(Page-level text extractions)
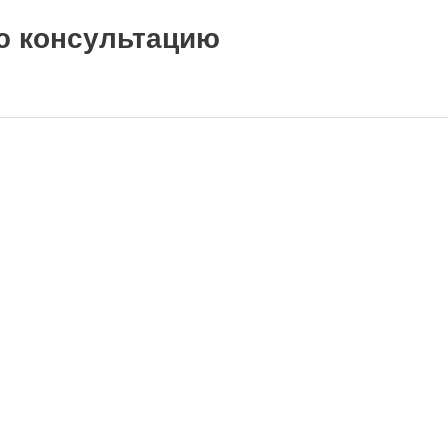
ю консультацию
— академических подход.
Работа в Местах Силы. Шаманизм.
Практики Сновидящих.
Ма
нсорика.
Духовные практики. Целительство. Шаманизм. Посвящения в эгрегоры Богов.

# Task to carry out
Output the entries exactly as they appear, with no pictures included.

# Answer to this task
ю консультацию
— академических подход.
Работа в Местах Силы. Шаманизм.
Практики Сновидящих.
Ма
нсорика.
Духовные практики. Целительство. Шаманизм. Посвящения в эгрегоры Богов.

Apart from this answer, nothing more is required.